This is not a good manuver to encourage. Essentially, you're inducing a parital line twist, and all it takes is one instance of 'over-amp', and you will go too far and actually put yourself into line twist.

The last place you need to be concerned about is directly behind you, as you have no way of getting there. Making a turn of any sort will cause a loss of altitude, and thus you need to be more concerned with the area behind and below you, which you can see by looking under your arm.

If you make a flat turn, you can lose less altitude, but then the rate of turn will be slower, and you'll have more time to 'look ahead' of your turn to clear your airspace. By that I mean that you have your head turned far into the direction of the turn, far ahead of the heading of your canopy. You will see the area that your canopy will be in momentarily if you continue the turn. If you do see traffic, you can stop the turn before you're even headed in their direction.

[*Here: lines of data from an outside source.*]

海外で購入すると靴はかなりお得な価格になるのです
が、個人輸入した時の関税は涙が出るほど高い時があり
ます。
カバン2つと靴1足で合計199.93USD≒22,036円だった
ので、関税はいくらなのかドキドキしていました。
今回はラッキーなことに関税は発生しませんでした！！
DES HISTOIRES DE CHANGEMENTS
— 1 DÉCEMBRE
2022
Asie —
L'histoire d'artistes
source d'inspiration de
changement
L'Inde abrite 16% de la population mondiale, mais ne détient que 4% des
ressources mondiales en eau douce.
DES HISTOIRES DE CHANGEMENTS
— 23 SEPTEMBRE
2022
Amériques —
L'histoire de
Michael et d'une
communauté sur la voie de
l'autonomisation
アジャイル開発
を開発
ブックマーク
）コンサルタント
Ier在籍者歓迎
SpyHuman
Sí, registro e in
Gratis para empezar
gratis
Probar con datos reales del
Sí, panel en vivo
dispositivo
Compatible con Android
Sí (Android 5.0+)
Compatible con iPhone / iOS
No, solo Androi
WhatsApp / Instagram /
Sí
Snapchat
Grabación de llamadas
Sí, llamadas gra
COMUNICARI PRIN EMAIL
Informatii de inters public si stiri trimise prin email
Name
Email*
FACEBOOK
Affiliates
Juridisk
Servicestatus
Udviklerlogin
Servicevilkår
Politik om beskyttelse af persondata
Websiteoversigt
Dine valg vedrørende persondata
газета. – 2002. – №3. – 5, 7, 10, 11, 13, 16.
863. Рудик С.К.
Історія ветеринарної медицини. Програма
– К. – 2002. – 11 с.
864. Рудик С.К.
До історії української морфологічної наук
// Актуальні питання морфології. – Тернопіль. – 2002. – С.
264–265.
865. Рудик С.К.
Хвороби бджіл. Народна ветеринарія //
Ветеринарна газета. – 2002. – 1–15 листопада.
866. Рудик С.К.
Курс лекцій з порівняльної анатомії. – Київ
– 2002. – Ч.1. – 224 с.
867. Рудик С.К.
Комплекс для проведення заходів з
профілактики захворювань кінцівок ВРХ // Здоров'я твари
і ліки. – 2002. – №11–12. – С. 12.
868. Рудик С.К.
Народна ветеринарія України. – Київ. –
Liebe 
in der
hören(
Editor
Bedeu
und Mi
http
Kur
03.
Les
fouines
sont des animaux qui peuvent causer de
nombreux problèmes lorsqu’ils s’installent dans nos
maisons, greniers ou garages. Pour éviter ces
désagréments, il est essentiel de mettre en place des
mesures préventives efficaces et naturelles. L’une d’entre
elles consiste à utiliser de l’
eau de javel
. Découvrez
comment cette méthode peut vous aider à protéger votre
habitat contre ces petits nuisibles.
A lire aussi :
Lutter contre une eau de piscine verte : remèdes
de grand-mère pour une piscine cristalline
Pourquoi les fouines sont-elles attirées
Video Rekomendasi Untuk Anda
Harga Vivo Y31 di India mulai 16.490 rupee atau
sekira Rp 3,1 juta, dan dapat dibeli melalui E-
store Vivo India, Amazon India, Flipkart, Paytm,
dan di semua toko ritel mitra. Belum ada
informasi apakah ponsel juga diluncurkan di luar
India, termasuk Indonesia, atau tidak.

I applaud your desire to be aware of your surroundings, but placing the control of your canopy (which you will lose if you induce a line twist) over being able to see the area of least concern seems foolish at best. Keep your head on a swivel. Turn it every way you can to look for traffic, and if you feel the need to scan your blind spot, make a 45 degree heading change, and that blind spot will come into view. If it proves to be clear, take the 45 back and return to your original heading.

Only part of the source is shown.